Superstorm Sandy New York
The damage resulting from Superstorm Sandy in New York could total $33 billion, Governor Andrew Cuomo said Thursday.  Reuters

The damage resulting from Superstorm Sandy in New York could total $33 billion, Governor Andrew Cuomo said Thursday. Cleaning operations commenced from a second storm that dumped snow, cut off power lines and plunged hundreds of thousands in darkness.

Previous estimates by forecasting firms stated that Sandy may have caused $30 billion-$50 billion in economic losses from Carolinas to Maine including property damage, lost business and living expenses. Cuomo's estimates are likely to push the bill higher, the Associated Press (AP) has reported.

Even a damage estimate of $50 billion is claimed to make Sandy the second most expensive storm after Hurricane Katrina. Sandy flooded parts of New York, New Jersey with a storm surge as high as 14 feet, killing over 100 people and leaving more than 8.5 million without power.

The Department of Energy noted that Sandy left many people in the dark than any previous storm. Besides, drivers were desperate for gas with complicated fuel deliveries.

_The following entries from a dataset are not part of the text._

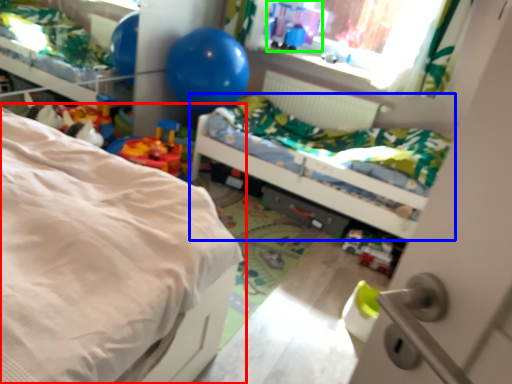 Question: Which is farther away from bed (highlighted by a red box)? bed (highlighted by a blue box) or toy (highlighted by a green box)?

Choices:
 (A) bed
 (B) toy

Answer: (B) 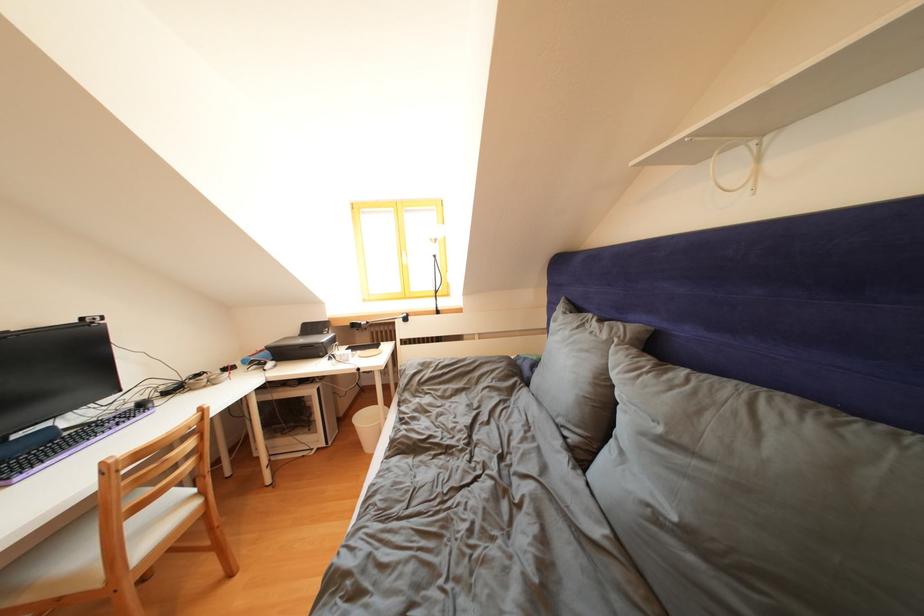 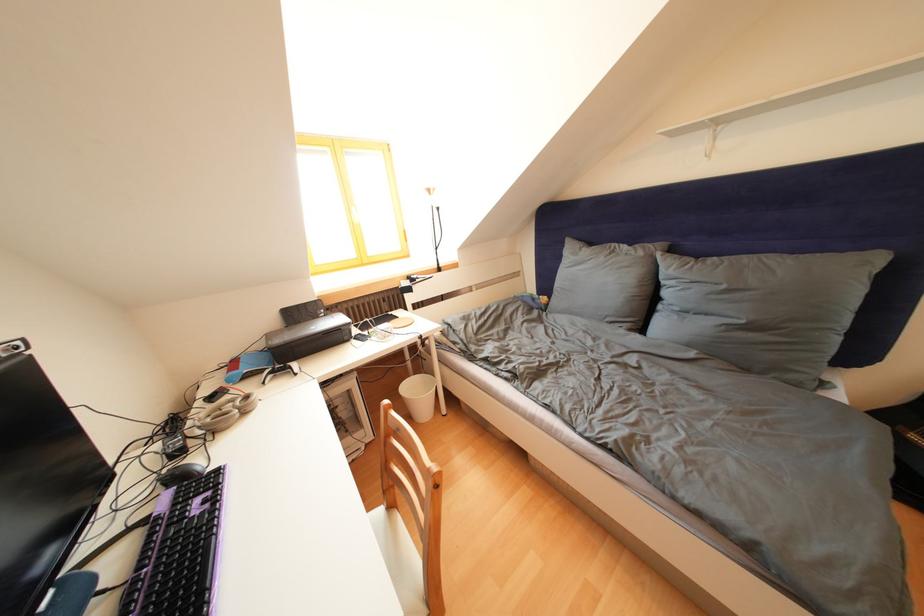 Locate, in the second image, the point that corresponds to [233,375] in the first image.

(220, 403) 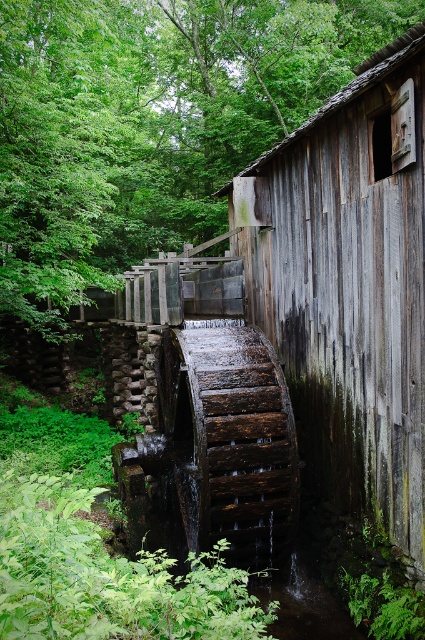 Question: Is green leafy forest at upper left to the right of weathered wood hut at center from the viewer's perspective?

Choices:
 (A) yes
 (B) no

Answer: (B)

Question: Is green leafy forest at upper left thinner than weathered wood hut at center?

Choices:
 (A) yes
 (B) no

Answer: (B)

Question: Which point is closer to the camera?

Choices:
 (A) green leafy forest at upper left
 (B) weathered wood hut at center

Answer: (B)

Question: Can you confirm if green leafy forest at upper left is positioned to the left of weathered wood hut at center?

Choices:
 (A) yes
 (B) no

Answer: (A)

Question: Which of the following is the closest to the observer?

Choices:
 (A) (280, 236)
 (B) (212, 209)

Answer: (A) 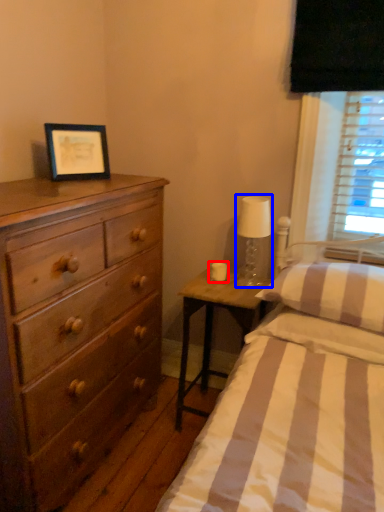 Question: Among these objects, which one is farthest to the camera, candle holder (highlighted by a red box) or bedside lamp (highlighted by a blue box)?

Choices:
 (A) candle holder
 (B) bedside lamp

Answer: (A) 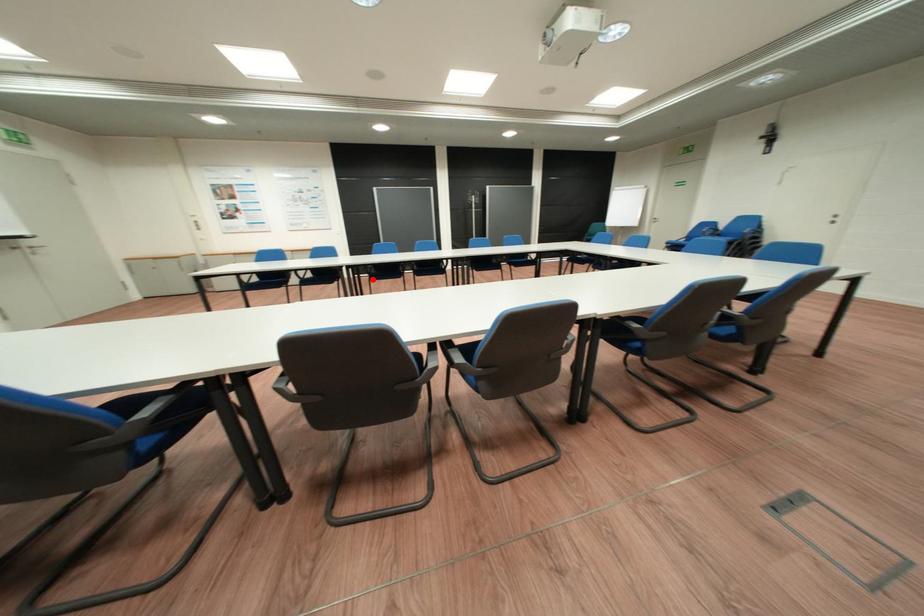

"We are going to have to look at a ground-up redesign. With power outages, you paralyze the nation, and chaos ensues," Cuomo told AP of the power and fuel supply systems.

In particular, New York City's problems stemmed from surge of seawater that inundated utilities lying 15-20 stories below ground.

Officials announced Thursday that gasoline rationing will be implemented from Friday, following tight supplies that led to long lines and frustration at filling stations. And drivers will fill up gasoline on alternate days, based on whether their license plates end in an odd or even number.

Further, recovery efforts were blocked Thursday, after a nor'easter plunged hundreds of thousands of more people in darkness but failed to swamp shorelines anew.

From Brooklyn to storm-ravaged sections of the Jersey shore and Connecticut, about 750,000 customers were suffering without power in temperatures near freezing, some after living for days in the dark.

"We lost power last week; just got it back for a day or two, and now we lost it again. Every day, it's the same now: Turn on the gas burner for heat, instant coffee. Use the iPad to find out what's going on in the rest of the world," John Monticello, of Point Pleasant Beach, N.J. told AP.